I really don't see how this became into a discussion on if you LIKE or HATE Caesar?! *I don't care really...* everyone has their own opinions! What I was saying is *ALOT* of people do look up to him & I think that if he did decide to take the time out of his busy life to help the breed out by exposing the breed to people who *HATE* pits. Like start a show that involves Pits and people who hate them and go though a little series type deal. I would be watching that show for sure!!!!


----------



## Sydney (Aug 14, 2007)

sorry I thought this was general discussion....back to your original comment if you have an idea on how to go about it then I think you should go for it...but he seems to have million dollar endorsements with Chrysler and Pedigree, money might be hard to compete with.....

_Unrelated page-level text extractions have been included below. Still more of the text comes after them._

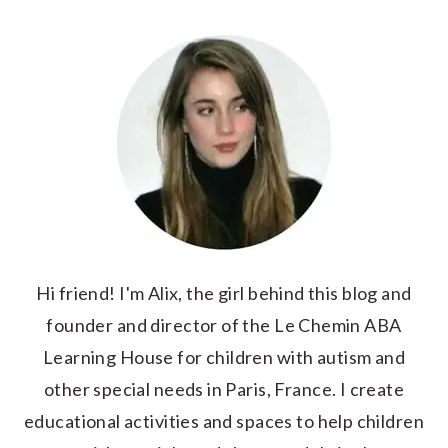
Hi friend! I'm Alix, the girl behind this blog and
founder and director of the Le Chemin ABA
Learning House for children with autism and
other special needs in Paris, France. I create
educational activities and spaces to help children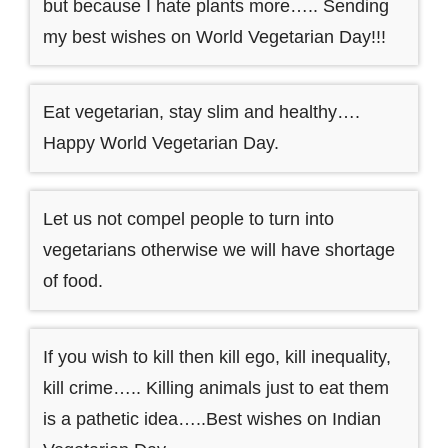
but because I hate plants more….. Sending
my best wishes on World Vegetarian Day!!!
Eat vegetarian, stay slim and healthy….
Happy World Vegetarian Day.
Let us not compel people to turn into
vegetarians otherwise we will have shortage
of food.
If you wish to kill then kill ego, kill inequality,
kill crime….. Killing animals just to eat them
is a pathetic idea…..Best wishes on Indian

I think, personally, he inadvertently does a lot of good in the public eye when most of the homes he goes to are pit mix homes and tells how the owners are the problem....and when he goes to little "kick me" dog homes he points out that its the owner, and that the little dogs are a lot of the time fight pickers, but that they do not usually get cited that way...everybody is not going to like the man, no big deal I think we were all just commenting on our feelings because he is highly talked about on other forums, and there is some controversy...and maybe we all jumped at the chance to talk about it because of your original post...I apologize if you feel we hi-jacked your thread (I do mean that, Im not being "smart") 

I liked hearing everyones opinions so I think she is right, if we want to continue on we need to start a different thread and give her, her thread back...:cheers:


----------



## pitbull_lover08 (Aug 22, 2007)

:angeldevi I didn't want to sound rude and I understand how a subject can convert into a similar one so its ok lol... I take no offense and hope none was taken!


----------



## geisthexe (Jan 18, 2007)

pitbull_lover08 said:


> "HE DOES NOT SHOW WHAT HE DOES BEHIND THE SCENES FOR PEOPLE TO UNDERSTAND THE JUST OF HOW YOU TRAIN A DOG."- geisthexe
> Its not a movie, its a 30 min TV show!!!! No one can show or have ever correctly shown *ANY* dog be trained out of a certain behavior in 30 minutes; its called editing! Plus he does say that he only gets the dogs started in rehabilitating them, that its the owners that will have to finish up and take his methods 100% seriously! One thing he does tell everyone is to stay calm & assertive; and alot of people who just take what he shows on TV **cough cough** & tries to apply it to their dogs, don't stay in that state of mind, and the method blows up in their faces! upruns:
> 
> I really don't see how this became into a discussion on if you LIKE or HATE Caesar?! *I don't care really...* everyone has their own opinions! What I was saying is *ALOT* of people do look up to him & I think that if he did decide to take the time out of his busy life to help the breed out by exposing the breed to people who *HATE* pits. Like start a show that involves Pits and people who hate them and go though a little series type deal. I would be watching that show for sure!!!!


To show the public the beginning and then the end does not help the public understand what went on with the training. He does not have to show it in a 
"30 min" program but he could talk about say it took 2 weeks or 3 weeks to use these types of skills to get him to do it. But he does not.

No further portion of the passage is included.